Someone, tell me I screwed up...

[VincentG]

Thanks for the work here Matt, I'd like to see the math behind this. Playing around with a gas law calculator it seems engine c reached an average gas temp of 500k. Working backwards that engine running at 1 bar would have a pressure gain of 10psi. Is this ballpark what you got?

How are you calculating potential hp?

[matt brown]

Consider a gamma with 1000cc displacer volume where the hot space has zero clearance volume TDC and the cycle is 300-600k. From basic thermal, we know (or should know) that T is linear P when Cv (constant volume heating process). Let's give this 1000cc volume a mass of gas that I'll define merely as 60m, thus 6m per 100cc.

eng A: displacer sweeps thru 500cc, so at BDC there's 500cc hot space & 500cc cold space. Since the cycle is 300-600k, the thermal ratio is 2, whereby the density in the cold space will always be 2x the density in the hot space. Thus, at BDC, there's 20m in 500cc hot space and 40m in 500cc cold space.

eng B: displacer sweeps thru 750cc, so at BDC there's 36m in 750cc hot space and 24m in 250cc cold space.
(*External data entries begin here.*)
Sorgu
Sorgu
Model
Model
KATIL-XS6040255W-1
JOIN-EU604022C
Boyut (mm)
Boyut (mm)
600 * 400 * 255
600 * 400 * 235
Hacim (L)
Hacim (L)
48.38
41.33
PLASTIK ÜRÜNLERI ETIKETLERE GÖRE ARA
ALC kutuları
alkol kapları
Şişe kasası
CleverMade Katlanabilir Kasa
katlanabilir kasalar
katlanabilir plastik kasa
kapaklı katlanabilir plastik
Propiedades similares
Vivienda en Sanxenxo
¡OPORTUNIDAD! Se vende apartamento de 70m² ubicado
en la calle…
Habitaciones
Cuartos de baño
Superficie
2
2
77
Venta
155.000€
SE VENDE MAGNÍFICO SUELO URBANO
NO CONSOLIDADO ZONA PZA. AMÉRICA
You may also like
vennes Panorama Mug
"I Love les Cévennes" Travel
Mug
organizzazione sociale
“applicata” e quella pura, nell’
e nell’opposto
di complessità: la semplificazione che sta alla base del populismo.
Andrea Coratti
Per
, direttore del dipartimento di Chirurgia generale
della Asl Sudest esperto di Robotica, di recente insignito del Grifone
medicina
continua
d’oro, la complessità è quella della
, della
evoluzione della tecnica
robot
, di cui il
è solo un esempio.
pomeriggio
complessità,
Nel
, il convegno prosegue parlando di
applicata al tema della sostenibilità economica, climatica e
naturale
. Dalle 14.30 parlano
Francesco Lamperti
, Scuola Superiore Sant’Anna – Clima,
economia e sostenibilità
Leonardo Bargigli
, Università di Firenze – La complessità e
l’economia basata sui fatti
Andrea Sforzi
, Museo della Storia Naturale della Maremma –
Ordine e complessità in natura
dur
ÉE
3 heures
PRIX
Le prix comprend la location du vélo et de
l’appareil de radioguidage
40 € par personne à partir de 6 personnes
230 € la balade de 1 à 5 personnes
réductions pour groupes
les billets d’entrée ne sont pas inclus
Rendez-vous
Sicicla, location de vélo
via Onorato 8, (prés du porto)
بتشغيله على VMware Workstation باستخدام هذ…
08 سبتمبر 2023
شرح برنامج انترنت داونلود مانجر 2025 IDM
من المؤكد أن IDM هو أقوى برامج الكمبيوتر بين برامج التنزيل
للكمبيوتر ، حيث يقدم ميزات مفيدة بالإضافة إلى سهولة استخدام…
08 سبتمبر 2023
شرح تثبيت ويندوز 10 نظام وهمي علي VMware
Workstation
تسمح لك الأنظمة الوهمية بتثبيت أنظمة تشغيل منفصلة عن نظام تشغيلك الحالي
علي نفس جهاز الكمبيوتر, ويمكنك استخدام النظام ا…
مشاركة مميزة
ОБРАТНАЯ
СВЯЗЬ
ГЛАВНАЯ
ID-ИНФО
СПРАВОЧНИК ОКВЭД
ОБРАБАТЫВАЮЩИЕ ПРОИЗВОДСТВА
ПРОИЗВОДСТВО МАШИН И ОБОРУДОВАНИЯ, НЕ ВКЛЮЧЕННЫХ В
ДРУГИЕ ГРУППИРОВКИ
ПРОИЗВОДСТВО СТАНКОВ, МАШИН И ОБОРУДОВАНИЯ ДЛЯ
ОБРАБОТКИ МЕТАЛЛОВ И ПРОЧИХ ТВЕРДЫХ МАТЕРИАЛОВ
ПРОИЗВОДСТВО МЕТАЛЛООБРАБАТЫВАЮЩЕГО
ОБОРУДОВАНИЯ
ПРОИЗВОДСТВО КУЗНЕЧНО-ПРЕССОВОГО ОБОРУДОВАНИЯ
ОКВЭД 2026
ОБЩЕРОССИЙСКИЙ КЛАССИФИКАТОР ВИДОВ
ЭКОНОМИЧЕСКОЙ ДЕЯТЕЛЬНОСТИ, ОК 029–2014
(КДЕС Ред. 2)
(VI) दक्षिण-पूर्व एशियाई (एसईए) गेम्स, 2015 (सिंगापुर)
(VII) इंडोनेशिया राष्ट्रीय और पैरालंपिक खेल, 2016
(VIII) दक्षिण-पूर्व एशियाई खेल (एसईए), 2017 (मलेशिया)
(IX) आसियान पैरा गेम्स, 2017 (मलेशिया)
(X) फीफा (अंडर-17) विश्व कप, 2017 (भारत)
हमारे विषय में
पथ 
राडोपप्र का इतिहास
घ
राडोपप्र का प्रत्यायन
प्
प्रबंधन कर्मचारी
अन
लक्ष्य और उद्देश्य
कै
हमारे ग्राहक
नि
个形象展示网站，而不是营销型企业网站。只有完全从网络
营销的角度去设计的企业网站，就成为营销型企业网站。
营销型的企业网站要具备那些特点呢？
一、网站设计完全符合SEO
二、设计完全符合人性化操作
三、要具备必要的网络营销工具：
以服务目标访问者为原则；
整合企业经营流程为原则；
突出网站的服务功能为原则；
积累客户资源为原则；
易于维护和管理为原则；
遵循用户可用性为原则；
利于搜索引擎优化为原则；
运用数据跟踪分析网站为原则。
eng C: displacer sweeps thru 800cc, so at BDC there's 40m in 800cc hot space and 20m in 200cc cold space.

Remember, this is idealized, and when the hot space has a real clearance volume (aka Vmin>0) then the pressure swing will be less for each example. So, even if you have an endless free source of 600k input, you'll need something the size of Kiochi's monster to generate 1-2 HP unless you drastically increase the buffer pressure beyond typical DIY range.

Here this is in table format:

gamma 1000cc.png (9.4 KiB) Viewed 3057 times

Note that despite hot:cold space variations, the cold space density (m per 100cc) is always 2x the hot space density, since all 3 versions have 300k cold space and 600k hot space. The 1-2 HP claim would hinge on many typical nasties where the wildcard would likely be cycle rate (rpm). I think betas & gammas are reservoir schemes and I'll stay with alphas (when scheming SE).

[matt brown]

I decided to take this esoteric gamma a tad further by adding a 200cc power piston to eng C. Again with isolated ideal events, consider power piston at TDC with 20m 600k gas in 800cc hot space and 40m 300k gas in 200cc cold space. As piston expands 100cc from TDC, total eng volume is now 1100cc and the gas will redistribute itself thruout eng wherein at this point 30m is in 733cc hot space and 30m is in 366cc cold space. Pressure has dropped 20% thruout eng with hot space density of 4m per 100cc and cold space density of 8m per 100cc. Note that this new cold space includes the 100cc currently in power piston cylinder, so excluding this volume, the displacer cold space volume has increased from 200cc to 266cc (while the displacer hot space has decreased from 800cc to 733cc).

Now, as power piston reaches BDC, total eng vol is 1200cc, and the gas will redistribute itself thruout eng whereby at this point 30m is in 800cc hot space and 30m is in 400cc cold space (pis/cyl and displacer cold space). At power piston BDC, hot space density is 3.75m per 100cc and cold space density is 7.5m per 100cc. Oddly, as the power piston moves from TDC to BDC, the displacer requires a "bubble" to balance pressure (not kinematic friendly).

Next, when displacer moves to TDC while power piston remains at BDC, eng vol is 1200cc with 5m density thruout (all 300k). Then power piston can return (compress) to TDC and restore cycle to 1000cc with 6m density.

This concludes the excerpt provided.